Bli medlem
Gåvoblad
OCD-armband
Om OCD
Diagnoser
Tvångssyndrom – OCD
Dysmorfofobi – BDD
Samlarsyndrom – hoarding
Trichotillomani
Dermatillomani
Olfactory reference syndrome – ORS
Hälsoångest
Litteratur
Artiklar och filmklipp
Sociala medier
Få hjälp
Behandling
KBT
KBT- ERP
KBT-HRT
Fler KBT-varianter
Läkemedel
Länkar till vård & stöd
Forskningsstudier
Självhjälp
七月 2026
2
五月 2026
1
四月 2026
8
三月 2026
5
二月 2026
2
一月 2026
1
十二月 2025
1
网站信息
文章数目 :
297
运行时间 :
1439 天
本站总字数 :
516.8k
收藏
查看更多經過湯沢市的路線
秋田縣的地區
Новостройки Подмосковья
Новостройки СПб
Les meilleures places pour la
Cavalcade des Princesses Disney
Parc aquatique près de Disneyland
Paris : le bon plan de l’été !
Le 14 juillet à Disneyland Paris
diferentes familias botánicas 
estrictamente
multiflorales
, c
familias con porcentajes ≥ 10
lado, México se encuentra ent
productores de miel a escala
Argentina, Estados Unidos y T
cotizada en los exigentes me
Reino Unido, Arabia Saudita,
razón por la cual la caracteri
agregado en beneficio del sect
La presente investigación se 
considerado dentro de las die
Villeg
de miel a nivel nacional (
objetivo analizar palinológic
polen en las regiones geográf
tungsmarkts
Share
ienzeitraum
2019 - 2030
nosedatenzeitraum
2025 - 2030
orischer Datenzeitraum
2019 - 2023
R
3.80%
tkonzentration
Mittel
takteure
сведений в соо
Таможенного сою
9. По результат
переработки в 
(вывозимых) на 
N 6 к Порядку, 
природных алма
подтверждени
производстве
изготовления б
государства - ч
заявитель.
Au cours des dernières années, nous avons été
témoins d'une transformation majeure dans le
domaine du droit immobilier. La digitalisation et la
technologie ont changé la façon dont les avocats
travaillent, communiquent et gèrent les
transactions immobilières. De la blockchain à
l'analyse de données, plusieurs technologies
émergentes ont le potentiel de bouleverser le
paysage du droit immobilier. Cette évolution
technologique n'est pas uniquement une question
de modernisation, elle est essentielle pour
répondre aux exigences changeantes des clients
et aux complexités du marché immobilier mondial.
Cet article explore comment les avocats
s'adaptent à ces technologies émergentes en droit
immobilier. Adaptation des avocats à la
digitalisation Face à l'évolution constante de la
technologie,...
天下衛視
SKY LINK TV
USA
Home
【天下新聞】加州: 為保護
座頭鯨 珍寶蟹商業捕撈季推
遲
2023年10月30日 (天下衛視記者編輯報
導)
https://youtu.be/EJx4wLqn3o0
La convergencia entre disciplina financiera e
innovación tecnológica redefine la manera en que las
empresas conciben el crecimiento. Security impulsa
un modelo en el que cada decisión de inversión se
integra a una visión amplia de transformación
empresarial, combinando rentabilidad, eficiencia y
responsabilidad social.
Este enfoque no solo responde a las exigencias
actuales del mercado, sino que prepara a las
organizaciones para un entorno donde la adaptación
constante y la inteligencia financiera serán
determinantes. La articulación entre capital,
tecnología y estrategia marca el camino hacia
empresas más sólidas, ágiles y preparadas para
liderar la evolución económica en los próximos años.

ACTIVITY:
Repeat the entries shown above, every one, word for word.

SOLUTION TO THIS EXERCISE:
Bli medlem
Gåvoblad
OCD-armband
Om OCD
Diagnoser
Tvångssyndrom – OCD
Dysmorfofobi – BDD
Samlarsyndrom – hoarding
Trichotillomani
Dermatillomani
Olfactory reference syndrome – ORS
Hälsoångest
Litteratur
Artiklar och filmklipp
Sociala medier
Få hjälp
Behandling
KBT
KBT- ERP
KBT-HRT
Fler KBT-varianter
Läkemedel
Länkar till vård & stöd
Forskningsstudier
Självhjälp
七月 2026
2
五月 2026
1
四月 2026
8
三月 2026
5
二月 2026
2
一月 2026
1
十二月 2025
1
网站信息
文章数目 :
297
运行时间 :
1439 天
本站总字数 :
516.8k
收藏
查看更多經過湯沢市的路線
秋田縣的地區
Новостройки Подмосковья
Новостройки СПб
Les meilleures places pour la
Cavalcade des Princesses Disney
Parc aquatique près de Disneyland
Paris : le bon plan de l’été !
Le 14 juillet à Disneyland Paris
diferentes familias botánicas 
estrictamente
multiflorales
, c
familias con porcentajes ≥ 10
lado, México se encuentra ent
productores de miel a escala
Argentina, Estados Unidos y T
cotizada en los exigentes me
Reino Unido, Arabia Saudita,
razón por la cual la caracteri
agregado en beneficio del sect
La presente investigación se 
considerado dentro de las die
Villeg
de miel a nivel nacional (
objetivo analizar palinológic
polen en las regiones geográf
tungsmarkts
Share
ienzeitraum
2019 - 2030
nosedatenzeitraum
2025 - 2030
orischer Datenzeitraum
2019 - 2023
R
3.80%
tkonzentration
Mittel
takteure
сведений в соо
Таможенного сою
9. По результат
переработки в 
(вывозимых) на 
N 6 к Порядку, 
природных алма
подтверждени
производстве
изготовления б
государства - ч
заявитель.
Au cours des dernières années, nous avons été
témoins d'une transformation majeure dans le
domaine du droit immobilier. La digitalisation et la
technologie ont changé la façon dont les avocats
travaillent, communiquent et gèrent les
transactions immobilières. De la blockchain à
l'analyse de données, plusieurs technologies
émergentes ont le potentiel de bouleverser le
paysage du droit immobilier. Cette évolution
technologique n'est pas uniquement une question
de modernisation, elle est essentielle pour
répondre aux exigences changeantes des clients
et aux complexités du marché immobilier mondial.
Cet article explore comment les avocats
s'adaptent à ces technologies émergentes en droit
immobilier. Adaptation des avocats à la
digitalisation Face à l'évolution constante de la
technologie,...
天下衛視
SKY LINK TV
USA
Home
【天下新聞】加州: 為保護
座頭鯨 珍寶蟹商業捕撈季推
遲
2023年10月30日 (天下衛視記者編輯報
導)
https://youtu.be/EJx4wLqn3o0
La convergencia entre disciplina financiera e
innovación tecnológica redefine la manera en que las
empresas conciben el crecimiento. Security impulsa
un modelo en el que cada decisión de inversión se
integra a una visión amplia de transformación
empresarial, combinando rentabilidad, eficiencia y
responsabilidad social.
Este enfoque no solo responde a las exigencias
actuales del mercado, sino que prepara a las
organizaciones para un entorno donde la adaptación
constante y la inteligencia financiera serán
determinantes. La articulación entre capital,
tecnología y estrategia marca el camino hacia
empresas más sólidas, ágiles y preparadas para
liderar la evolución económica en los próximos años.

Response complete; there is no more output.